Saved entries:
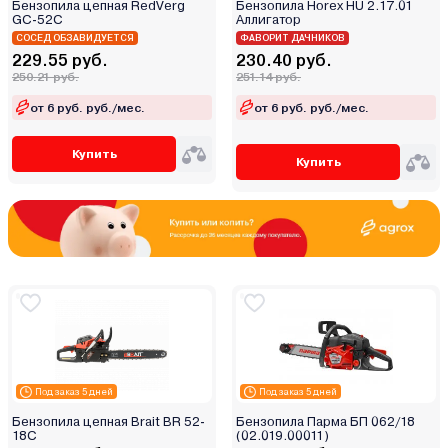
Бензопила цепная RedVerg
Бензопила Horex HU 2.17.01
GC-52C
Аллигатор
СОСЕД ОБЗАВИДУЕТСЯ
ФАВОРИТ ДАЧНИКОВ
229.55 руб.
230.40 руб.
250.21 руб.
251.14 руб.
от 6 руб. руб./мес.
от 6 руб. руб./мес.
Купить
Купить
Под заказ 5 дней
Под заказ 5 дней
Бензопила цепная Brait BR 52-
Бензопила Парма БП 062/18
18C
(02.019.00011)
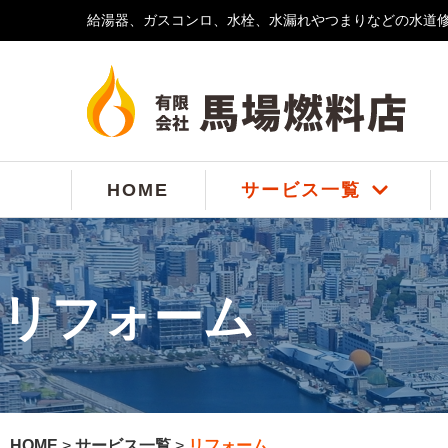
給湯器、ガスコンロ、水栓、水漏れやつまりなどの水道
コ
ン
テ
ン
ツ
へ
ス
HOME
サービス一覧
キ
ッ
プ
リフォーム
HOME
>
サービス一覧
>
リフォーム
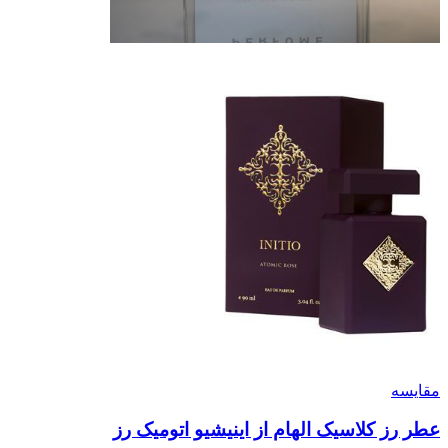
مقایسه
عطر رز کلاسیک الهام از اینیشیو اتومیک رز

> _Work task_: Please repeat the records above exactly, omitting any pictures they contain.

> _Result of the exercise_:
Бензопила цепная RedVerg
Бензопила Horex HU 2.17.01
GC-52C
Аллигатор
СОСЕД ОБЗАВИДУЕТСЯ
ФАВОРИТ ДАЧНИКОВ
229.55 руб.
230.40 руб.
250.21 руб.
251.14 руб.
от 6 руб. руб./мес.
от 6 руб. руб./мес.
Купить
Купить
Под заказ 5 дней
Под заказ 5 дней
Бензопила цепная Brait BR 52-
Бензопила Парма БП 062/18
18C
(02.019.00011)
給湯器、ガスコンロ、水栓、水漏れやつまりなどの水道
コ
ン
テ
ン
ツ
へ
ス
HOME
サービス一覧
キ
ッ
プ
リフォーム
HOME
>
サービス一覧
>
リフォーム
مقایسه
عطر رز کلاسیک الهام از اینیشیو اتومیک رز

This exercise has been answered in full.